All meals were prepared by the Bionutrition Unit of the GCRC. Prior to the infusion day subjects consumed nutritionally adequate meals with standardized composition for 2 d to minimize dietary variation immediately prior to the study.

Analytical methods

Screening measurements

Serum folate and vitamin B-12 were analyzed with the use of a commercial chemiluminescence-based assay (Elecsys, Roche Diagnostics, Indianapolis, IN). Plasma PLP concentration was measured as the semicarbazone-derivative by reverse-phase HPLC with fluorescence detection (21). Plasma total homocysteine concentration was measured as the ammonium 7-fluorobenzo-2-oxa-1,3-diazole-4-sulfonate derivative by reverse-phase HPLC with fluorescence detection (22).
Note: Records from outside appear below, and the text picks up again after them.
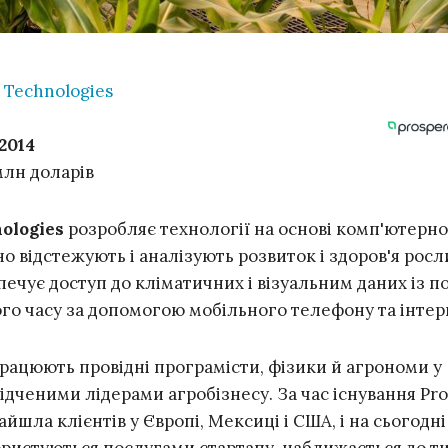
 Technologies
2014
млн доларів
ologies
розробляє технології на основі комп'ютерн
йно відстежують і аналізують розвиток і здоров'я росл
ечує доступ до кліматичних і візуальним даних із по
го часу за допомогою мобільного телефону та інтер
рацюють провідні програмісти, фізики й агрономи у
відченими лідерами агробізнесу. За час існування Pr
айшла клієнтів у Європі, Мексиці і США, і на сьогодн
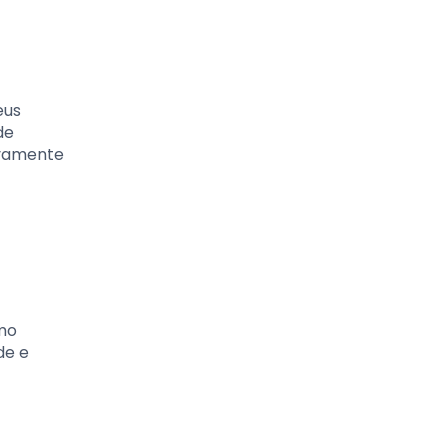
eus
de
tivamente
umo
de e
Gas chromatography-mass spectrometry (GC/MS) analysis of amino acid isotopic enrichment

Plasma free amino acids were isolated, derivatized, and analyzed as previously described (8). The N-heptafluorobutyramide-n-propyl ester derivatives were dried, dissolved in ethyl acetate and stored at −20°C until analysis. Isotopic enrichment was determined by negative chemical ionization-GC/MS with the use of a Thermo-Finnigan DSQ GC-MS and a 30m poly (5% diphenyl and 95% dimethylsiloxane) fused silica capillary column (Equity 5, Supelco, Bellefonte, PA). The relative abundance of specific ions was determined by selected-ion monitoring at the following mass/charge (m/z) ratios: glycine (293-295); serine (519-520); leucine (349-352); and methionine (367-372). Isotopic enrichments are expressed as molar ratios (mol % excess) of labeled to nonlabeled isotopomers after correction for the natural abundance of stable isotopes essentially as performed by Storch et al. (23). Natural abundance measured for glycine M+2, leucine M+3, serine M+1, and serine M+2 was 1.2, 0.2, 17, and 2.6 mol % excess, respectively.

Breath CO₂

For determination of the isotopic enrichment of breath ¹³CO₂, samples were collected in Exetainer tubes provided by Metabolic Solutions, Inc. (Nashua, NH) and shipped to Metabolic Solutions for isotope ratio – mass spectrometry analysis. Total CO₂ production rate, i.e. VCO₂, was determined with the use of a metabolic cart (TrueMax 2400; ParvoMedics, Sandy, UT). Measurements were taken at 30-s intervals for ~5 min until 4 consecutive time points differed by no more than ± 0.01L/min.

Infusion protocol

The infusion protocol is illustrated in Figure 2. Subjects were admitted to the GCRC on the evening before the infusion protocol and consumed no food and drinks, except water, between 2100 and initiation of the infusion. On the morning of the infusion, an angiocatheter was inserted in the antecubital vein of each arm; one for the tracer infusion and one for blood collection. Fasting blood samples were taken 2 h before infusion (at ~0700) for measurement of plasma PLP and total homocysteine concentrations, as well as for measurement of background isotopic enrichment of amino acids. Infusions were initiated at ~0900 with a 5 min, ~20mL priming dose that delivered 9.26 μmol/kg [1,2-¹³C₂]glycine and 1.87 μmol/kg [5,5,5-²H₃]leucine, respectively, along with a simultaneous priming dose of 2.15 μmol/kg of NaH¹³C0₃. The 9-h constant infusion followed immediately after the priming dose and delivered ~20mL infusion solution/h that contained 9.26 μmol/kg [1,2-¹³C₂]glycine and 1.87 μmol/kg [5,5,5-²H₃]leucine.

Figure 2.

[¹³C₂]Glycine tracer infusion protocol.

Blood samples were taken at 0, 0.5, 1, 1.5, 2, 2.5, 3, 4, 5, 6, 7.5, and 9 h of the infusion. These samples were placed immediately on ice and were centrifuged within 15 min after the blood draw (1500g, 4°C, 10 min). Plasma was stored in micro-centrifuge tubes at −80°C. Red cells were washed, lysed, snap frozen in liquid nitrogen, and stored at −80°C for measurement of glutathione concentration and enrichment. These data will be presented in a separate manuscript.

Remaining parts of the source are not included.